As a first check, subject performance in conditions already tested in previous studies was analyzed, with the goal to verify the general quality of this experiment's sound presentation. For the static listening situation in the free field, average localization performance was 9.3°, 20.4°, and 15.4% (LPE, PPE, and FBC rate, respectively). This is similar to the performance usually found in such experiments (e.g., 10.6°, 22.7°, 4.6% in Middlebrooks, 1999), with exception of the FBC rate. The larger FBC rate is surprising, however, it was not problematic for the experiment because it prevented floor effects by providing room for improvements when testing conditions including head rotations. The increased FBC appears to be related to the definition chosen to categorize FBCs. Indeed, when applying the FBC definition provided by Middlebrooks (1999) the average FBC rate for static listening in the free field is 6.3%.

The comparison between the free-field and full conditions sheds light on the quality of the binaural rendering.

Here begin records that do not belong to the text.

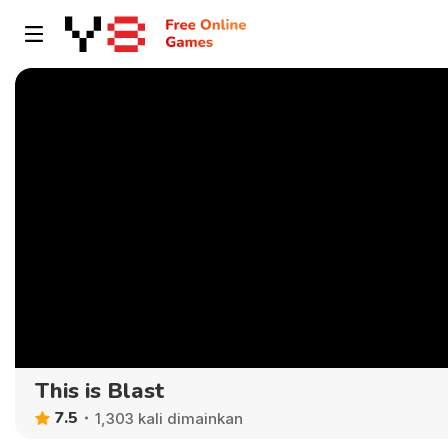
This is Blast
7.5
1,303 kali dimainkan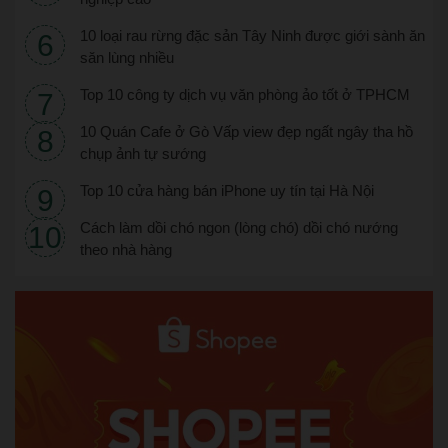
10 loại rau rừng đặc sản Tây Ninh được giới sành ăn
săn lùng nhiều
Top 10 công ty dịch vụ văn phòng ảo tốt ở TPHCM
10 Quán Cafe ở Gò Vấp view đẹp ngất ngây tha hồ
chụp ảnh tự sướng
Top 10 cửa hàng bán iPhone uy tín tại Hà Nội
Cách làm dồi chó ngon (lòng chó) dồi chó nướng
theo nhà hàng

In the static full condition, the performance was 12.0°, 25.7°, and 15.1% (LPE, PPE, and FBC rate, respectively), which is a small but not significant difference to the static free-field condition (compare row #2 in Table 2). This implies that the HRTF measurements, HRTF manipulations, and the static binaural spatialization adequately simulated the loudspeaker-based reproduction. The localization performance in the full condition was in the range (again excluding FBC rate) of that usually found in such experiments (e.g., 14.5°, 28.7°, and 7.7% in Middlebrooks, 1999; 13.6°, 21.9°, and 12.8% in Majdak et al., 2011, calculated based on Majdak et al., 2010). This indicates that the subjects here localized static sounds with the precision usually found in the literature.

In the dynamic conditions (yaw and pitch), no significant differences were found in the localization precision (LPE and PPE) between the free-field and full conditions, indicating that the general presentation of dynamic cues worked as expected. However, there was a significant difference in the FBC rates (compare rows #4 and #8 in Table 2) and from the free-field condition to the full condition, the FBC rates increased from 5 and 11% (yaw and pitch, respectively) to 10 and 20%. This implies that the dynamic spatialization may have had some short-comings.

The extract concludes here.